Grèce – Un cimetière en mer Egée


De plus en plus de réfugiés syriens meurent dans l’indifférence en tentant la traversée vers l’Europe.

Le 19 mars 2013, sur une côte de Lesbos, en mer Egée, les corps d’une femme et de ses deux enfants ont été repêchés, ainsi que ceux d’une jeune femme enceinte de 17 ans, d’un mineur et d’un homme. Il s’agissait de réfugiés syriens. 

Dans la barque qui les transportait, il y avait d’autres personnes, qui sont portées disparues. Parmi elles, une famille de cinq personnes, ainsi qu’un jeune homme de 14 ans. Tous vivaient en Grèce et avaient été contraints de retourner en Syrie à cause de la crise économique qui s’est abattue sur notre pays. Mais quand la guerre civile a éclaté en Syrie, ils ont décidé de faire le chemin en sens inverse pour revenir là où ils avaient vécu des années, là où sont nés leurs enfants et où ils ont grandi – sans pour autant obtenir des droits ou des papiers. 

On ne s’intéresse pas assez à la douleur qui se cache derrière les mots “immigré clandestin” et les données statistiques sur les immigrants illégaux ou sur ceux qui ne sont pas arrivés dans notre pays parce qu’ils se sont noyés. La tragédie de Lampedusa a mis en lumière la situation horrifiante que l’on peut voir aux frontières maritimes de l’Union européenne et l’application d’une politique élaborée pour interdire l’approche de la “forteresse Europe” aux migrants et aux réfugiés. La mer Egée pourrait raconter de très nombreuses histoires dramatiques, puisque, depuis des années, elle est l’un des principaux itinéraires par lesquels les réseaux de passeurs acheminent les immigrés illégaux en Europe. 

Ces derniers temps, l’augmentation des contrôles aux frontières terrestres dans la région d’Evros, dans le nord du pays, a conduit les réseaux d’“esclaves” à reprendre la voix maritime. Ainsi, au premier trimestre 2013, les garde-côtes ont procédé à 880 interpellations pour “entrée illégale” sur le territoire et à 13 pour “organisation de passage”, alors qu’à la même époque l’année dernière il n’y avait eu que 31 interpellations et 1 arrestation pour les mêmes motifs. 
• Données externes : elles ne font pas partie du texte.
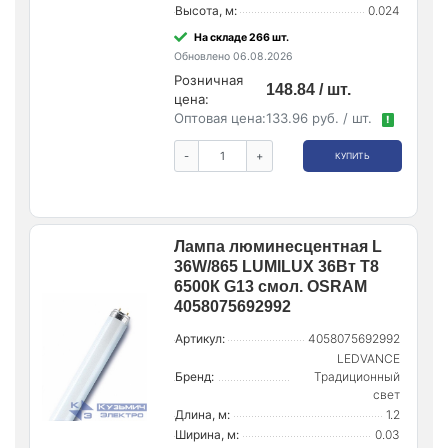
Высота, м:
0.024
На складе 266 шт.
Обновлено 06.08.2026
Розничная
148.84 / шт.
цена:
Оптовая цена:
133.96 руб. / шт.
!
-
+
КУПИТЬ
Лампа люминесцентная L
36W/865 LUMILUX 36Вт T8
6500К G13 смол. OSRAM
4058075692992
Артикул:
4058075692992
LEDVANCE
Бренд:
Традиционный
свет
Длина, м:
1.2
Ширина, м:
0.03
Les réseaux de passeurs, surtout d’origine turque mais agissant souvent avec des collaborateurs grecs, chargent des familles entières (qui ont payé très cher) sur des embarcations misérables. Ceux qui ne se noient pas, à cause de leur embarcation, en arrivant dans les eaux grecques ou près des côtes provoquent eux-mêmes le chavirement pour contraindre les garde-côtes ou d’autres bateaux à repêcher et à sauver les migrants et leur permettre d’arriver en Europe – même s’ils sont mis en détention. Or, très souvent, dans ce genre de situation, le chavirement de l’embarcation de fortune fait que ses passagers se noient. 

Rares sont ceux qui s’en émeuvent. Les trafiquants ont déjà été payés et, pour les autorités grecques et européennes, les immigrés clandestins sont souvent un poids. D’ailleurs, des “batailles navales” entre garde-côtes grecs et turcs se seraient récemment déroulées : chacun cherchait à pousser une embarcation chargée de migrants dans les eaux territoriales de l’autre. Quel est le bilan en mer Egée ? Pour 2011, on dénombre 7 morts et 44 disparus, contre 36 morts et 5 disparus en 2010 et 24 morts et 59 disparus en 2009. Il n’y a pas de données pour 2008. L’organisation Forteress Europe parle de 662 morts et 842 disparus en mer Egée entre 1988 et 2013. 

Il s’agit d’une tragédie sans fin. Le 26 juillet dernier, les corps de 6 migrants, dont 2 enfants, ont été repêchés sur l’île de Kos, dans le Dodécanèse. Le 14 janvier, 3 corps avaient été découverts à Chios. Le 15 décembre 2012, on dénombrait 20 corps sur les côtes de Lesbos – un seul naufragé avait pu être sauvé. Le 6 septembre 2012, 67 migrants, dont 31 enfants, s’étaient noyés près des côtes de Smyrne.